I would also switch to water-packed tuna, add your own EFA's. perhaps drop the bread as well and switch to brown rice or sweet taters. however, if you find your making progress with it, then limit the whole grain bread to only 2 slices/day. 

Best of luck with your goals!


----------



## Trump (Mar 24, 2004)

> _*Originally posted by atherjen *_
> Hi Trump!
> Glad to see you started a journal! great way to keep on track and along with motivation and advice with others!
> 
> ...





Helloooooooo beautiful

Yeah I ate both yolks; I will fix that error.

Going to slowly switch over to water packed, I have about 5 cans of oil packed left that I don't want to waste.


I am sure I will be making plenty of errors along the way, feel free to  at me


----------



## Trump (Mar 24, 2004)

Well, day 1 is over. As you can see my vices include hard candy 



Here's hoping day 2 is better...


----------



## Trump (Mar 25, 2004)

*March 25, 2003*

Weight: 165.5LB BF: ??% 



Meal 1: 

shake: 1 scoop allthewhey vanilla (25g prot), 8oz water, and 1 frozen banana, blended

1 large green apple
500MG calcium supp

Walked 1 mile to work (no car)

Meal 2: 

1 can oil packed tuna (about 5 of these left)
2 slices 100% wheat bread


Meal 3:
1/2 of a turkey, lettuce and tomato pita wrap w/ no sauces

Walked 1 mile home (no car)

Preworkout:
9oz water + 1 scoop allthewhey (25g prot)

Workout:
Did chest + bi's today
Weighed on scale, updated today's weight (165.5lb)


Meal 4:
2 Servings pasta
.6 cup chicken
pasta sauce


Snack: 
Orange


*Totals*
p/c/f cal%
35/42/21

Total cals: 1842


----------



## Trump (Mar 25, 2004)

Day 2 is done! 

Besides switching to water-packed tuna and going to brown rice (once I have depleted my few cans of tuna and the rest of this loaf of bread), is everything else looking on par?


----------



## atherjen (Mar 25, 2004)

looks much better! 
although you need more veggies. and your last meal - the orange- needs to be switch- how about cottage cheese or egg whites, and you need some healthy fats in your diet too!


----------



## Trump (Mar 25, 2004)

> _*Originally posted by atherjen *_
> looks much better!
> although you need more veggies. and your last meal - the orange- needs to be switch- how about cottage cheese or egg whites, and you need some healthy fats in your diet too!





Healthy fats... efas? I don't understand what they are...

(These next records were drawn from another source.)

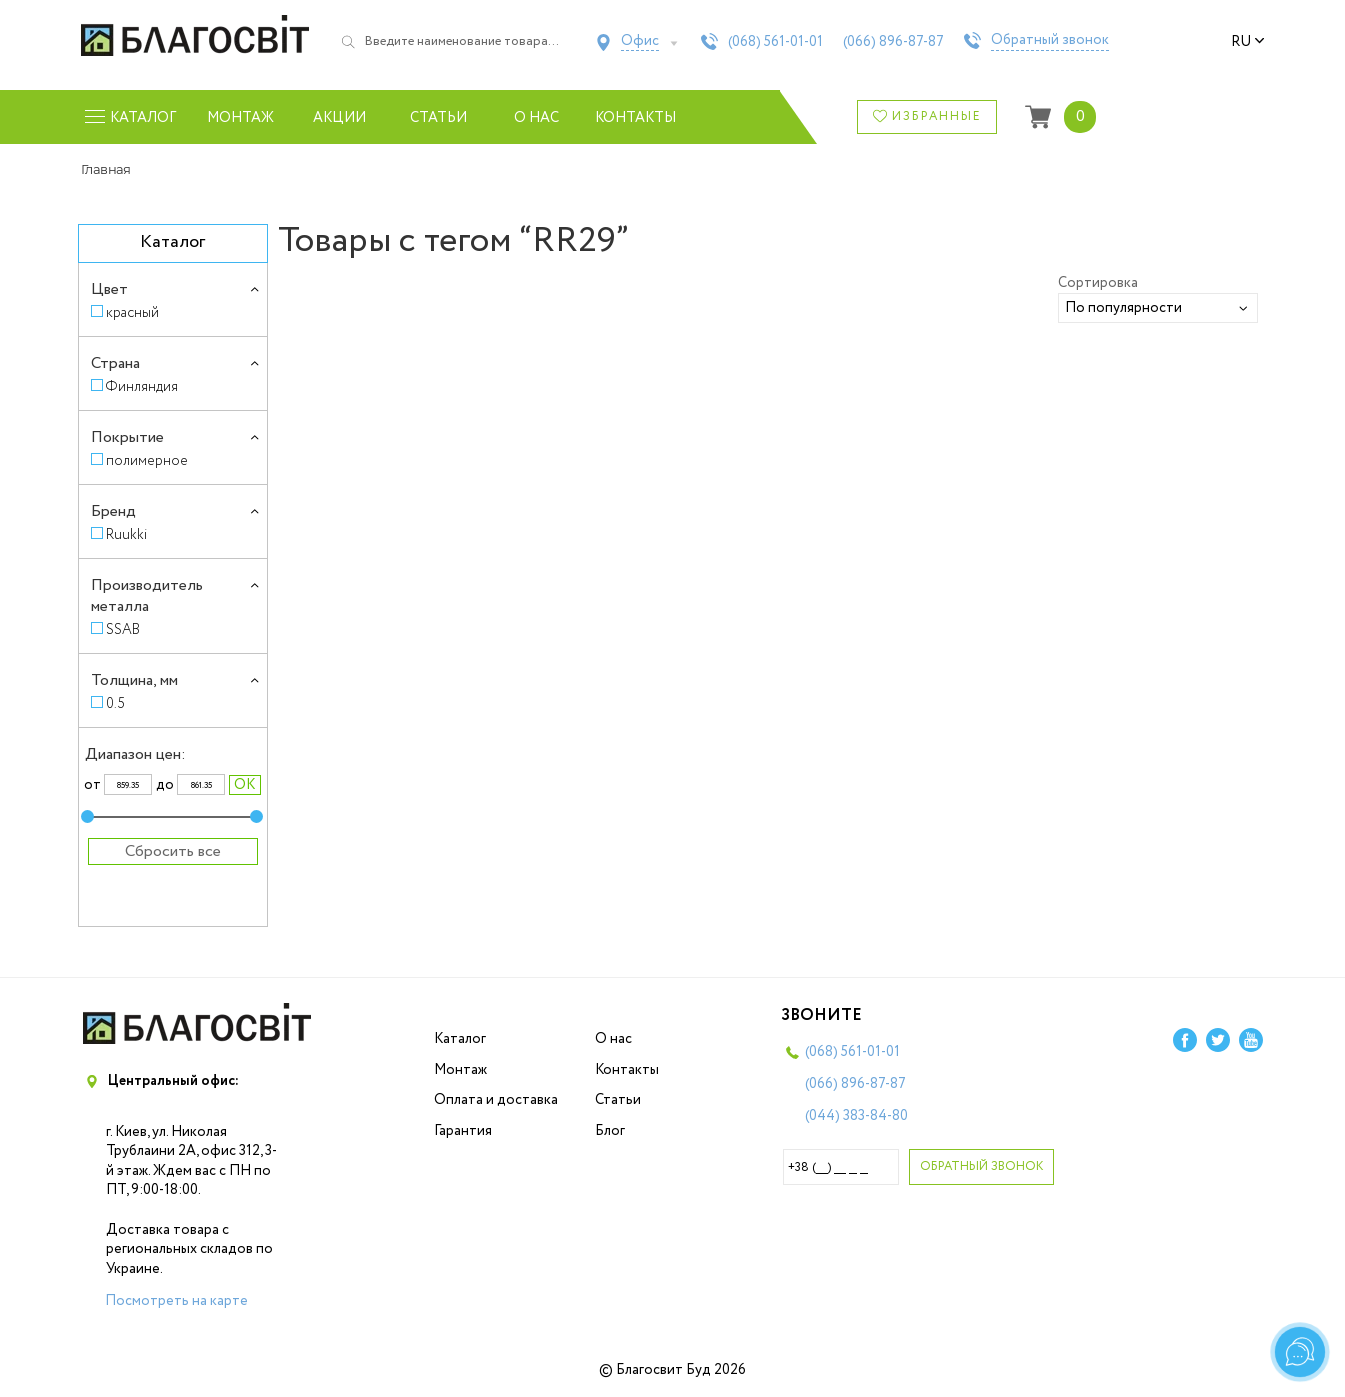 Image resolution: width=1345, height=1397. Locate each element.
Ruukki (126, 534)
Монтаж (240, 118)
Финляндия (142, 386)
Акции (339, 118)
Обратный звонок (1050, 41)
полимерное (147, 460)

that last meal wasn't really a meal... more like just a snack

why change, don't want carbs that late? I should eat the orange earlier in they day and then eat some egg whites later on?


----------



## atherjen (Mar 26, 2004)

you got it. no need for carbs that late.. move it to earlier in the day and add in egg whites as you said. along with fiberous veggies. 

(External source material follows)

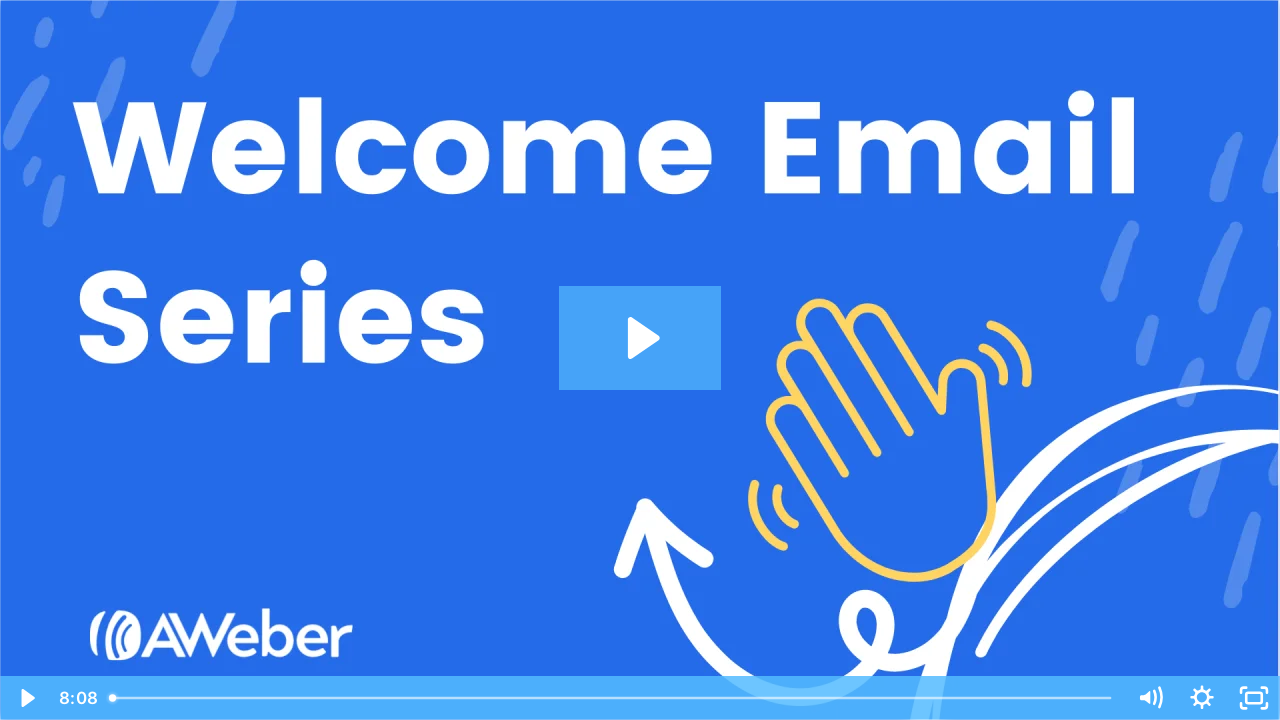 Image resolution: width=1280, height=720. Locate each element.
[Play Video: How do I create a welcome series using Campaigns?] (640, 338)
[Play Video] (26, 698)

EFA's - essential fatty acids. 
http://69.93.187.54/showthread.php?s=&threadid=21113
-scroll down until you get to EFA's


----------



## Trump (Mar 26, 2004)

*March 26, 2003*

Weight: 163.5LB BF: ??% 



Meal 1: 

shake: 1 scoop allthewhey vanilla (25g prot), 8oz water, and 1 frozen banana, blended
1 large green apple

Meal 2: 

1 can oil packed tuna (about 5 of these left)
2 slices 100% wheat bread
3 french fries (chic-fil-a waffle)  

snack:
1/2 a piece of banana nut bread w/ icing. It was my last day at work and they had a going away thing for me. I barely got away eating only 1/2 a piece 


Preworkout:
shake- frozen banana + 8oz water + 1 scoop allthewhey (25g)

* Weight: 163.5*
Taken before workout, ~6pm, 

Workout:
30 min running, 10 8mph, 10 6mph, 10 8mph
abs

Post workout meal:
2 servings pasta
1 cup chicken
pasta sauce


Party:
4 shots vodka, 2 cups juice


----------



## Trump (Mar 27, 2004)

*March 27, 2003*

Weight: ?(weight will be taken at gym this afternoon)LB BF: ??% 



Meal 1: 

shake: 1 scoop allthewhey vanilla (25g prot), 8oz water, and 1 frozen banana, blended
1 large green apple


----------



## atherjen (Mar 27, 2004)

french fries? banana bread? VODKA??


----------



## Paynne (Mar 27, 2004)

> _*Originally posted by atherjen *_
> french fries? banana bread? VODKA??



Hehe, I need to start a journal.  With Atherjen yelling at me I'd definately clean up my act
 Good luck Trump!


----------



## Trump (Mar 27, 2004)

> _*Originally posted by atherjen *_
> french fries? banana bread? VODKA??





You are going to KILL ME today

Super stretch hummer limo and front row seats to the NCAA game in rutherford... with a 3 hour ride each way.

6 beers
an italian sub
1 slice of pizza
large chunk of chocolate fudge
a bag of bbq potato chips
2 bags of caramel popcorn
medium french fries


I just about erased all the work I have done in the past week, but it was fun as hell ............


----------



## atherjen (Mar 28, 2004)

Im not even going to comment! lol 

sounds like you had an awesome time though! Limo and all! front row seats at the NCAA game! :nice: !


----------



## Trump (Mar 28, 2004)

> _*Originally posted by atherjen *_
> Im not even going to comment! lol
> 
> sounds like you had an awesome time though! Limo and all! front row seats at the NCAA game! :nice: !




I did  


I will post up a pic on monday of me and the limo


... back to the fold!



*March 28, 2003*

Weight: ???LB BF: ??% 



Meal 1: 

shake: 1 scoop allthewhey vanilla (25g prot), 8oz water, and 1 frozen banana, blended


Meal 2:
Bowl lobster bisque
small bread/muffin
calamari

Snack:
Orange


----------



## aggies1ut (Mar 28, 2004)

How many calories are you eating a day? I don't think you're eating enough.


----------



## Trump (Mar 28, 2004)

> _*Originally posted by aggies1ut *_
> How many calories are you eating a day? I don't think you're eating enough.





averaging 1900-2k


how many do you think I should have?


----------



## atherjen (Mar 28, 2004)

at your weight(160) that is about right for fat loss.


----------